TASK OBJECTIVE: Read through the data and report every line in which the word "child" occurs.

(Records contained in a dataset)
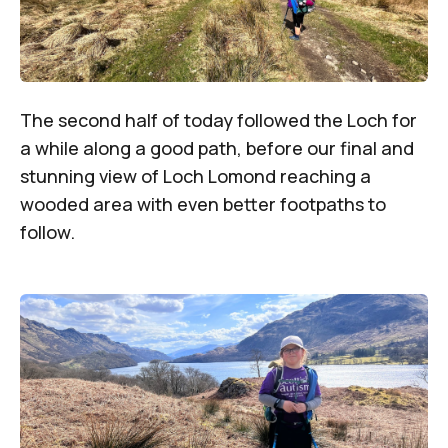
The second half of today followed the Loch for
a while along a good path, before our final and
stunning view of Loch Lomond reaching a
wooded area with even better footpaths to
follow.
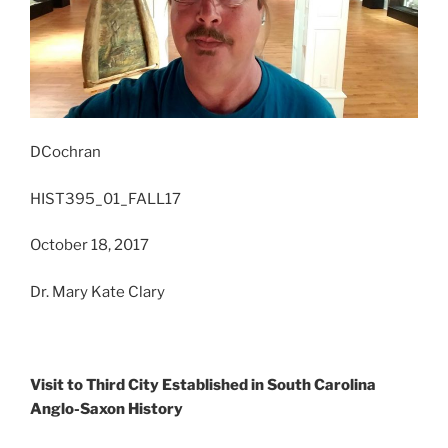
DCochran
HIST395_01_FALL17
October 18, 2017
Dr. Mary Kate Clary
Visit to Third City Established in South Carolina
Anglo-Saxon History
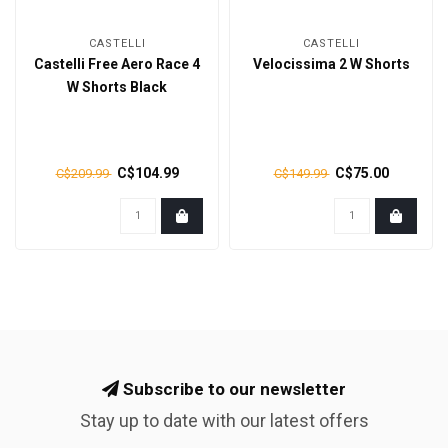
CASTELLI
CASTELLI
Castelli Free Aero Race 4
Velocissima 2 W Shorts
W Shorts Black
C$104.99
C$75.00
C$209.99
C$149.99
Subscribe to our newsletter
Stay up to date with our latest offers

...

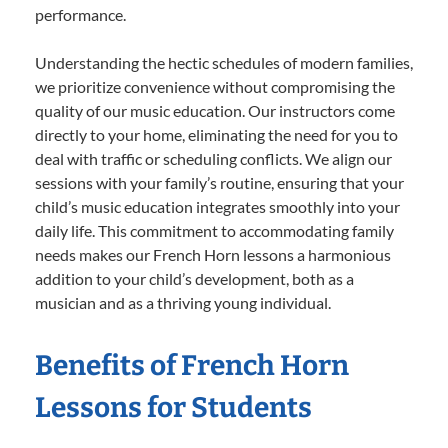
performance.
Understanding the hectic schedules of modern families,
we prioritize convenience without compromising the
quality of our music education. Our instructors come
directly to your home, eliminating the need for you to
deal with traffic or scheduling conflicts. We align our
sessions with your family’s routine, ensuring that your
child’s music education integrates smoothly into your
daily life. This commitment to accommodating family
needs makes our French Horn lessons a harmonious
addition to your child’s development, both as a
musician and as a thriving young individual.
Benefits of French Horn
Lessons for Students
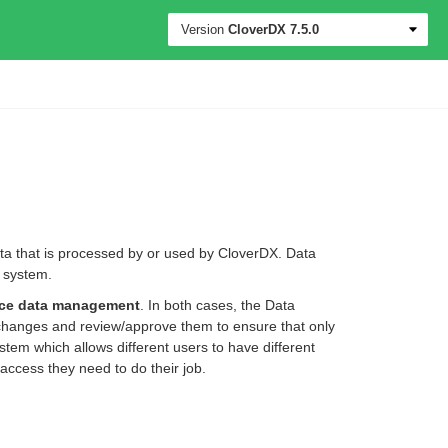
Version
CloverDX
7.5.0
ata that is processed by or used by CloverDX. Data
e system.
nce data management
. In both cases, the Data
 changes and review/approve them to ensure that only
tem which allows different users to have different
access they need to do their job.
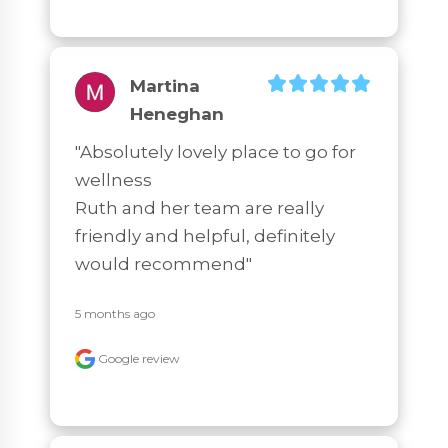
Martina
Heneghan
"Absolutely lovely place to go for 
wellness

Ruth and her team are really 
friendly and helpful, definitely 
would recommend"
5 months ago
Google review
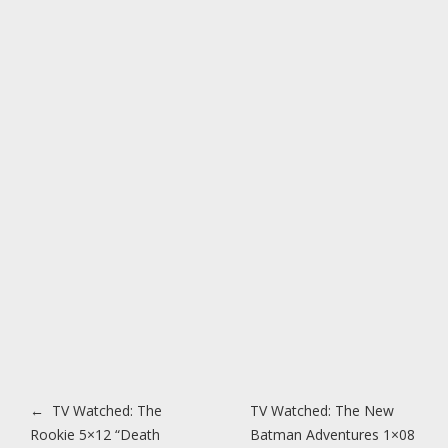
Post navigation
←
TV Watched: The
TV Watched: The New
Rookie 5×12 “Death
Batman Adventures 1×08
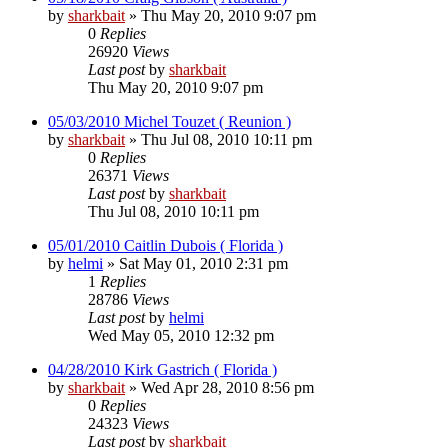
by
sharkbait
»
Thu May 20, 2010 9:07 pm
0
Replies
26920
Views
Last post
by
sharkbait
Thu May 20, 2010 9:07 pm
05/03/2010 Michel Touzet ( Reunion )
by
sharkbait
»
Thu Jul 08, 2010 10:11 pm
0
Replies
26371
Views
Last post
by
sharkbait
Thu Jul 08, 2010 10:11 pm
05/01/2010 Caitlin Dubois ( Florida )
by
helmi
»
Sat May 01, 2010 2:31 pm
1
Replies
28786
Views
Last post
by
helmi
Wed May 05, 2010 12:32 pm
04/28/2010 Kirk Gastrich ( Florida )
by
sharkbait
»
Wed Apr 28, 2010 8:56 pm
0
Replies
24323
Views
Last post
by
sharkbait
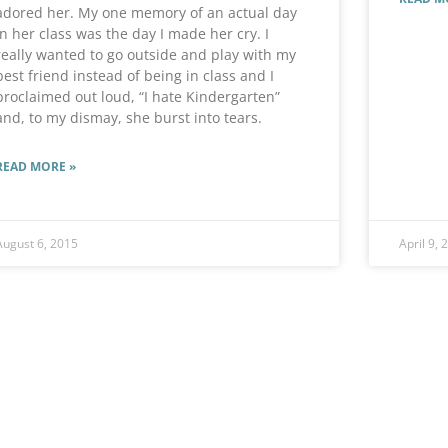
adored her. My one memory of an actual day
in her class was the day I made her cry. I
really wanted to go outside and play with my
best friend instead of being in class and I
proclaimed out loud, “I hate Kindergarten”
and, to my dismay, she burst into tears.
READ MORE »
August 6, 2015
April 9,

OUTPUT FOR THIS EXERCISE:
child’s music education integrates smoothly into your
addition to your child’s development, both as a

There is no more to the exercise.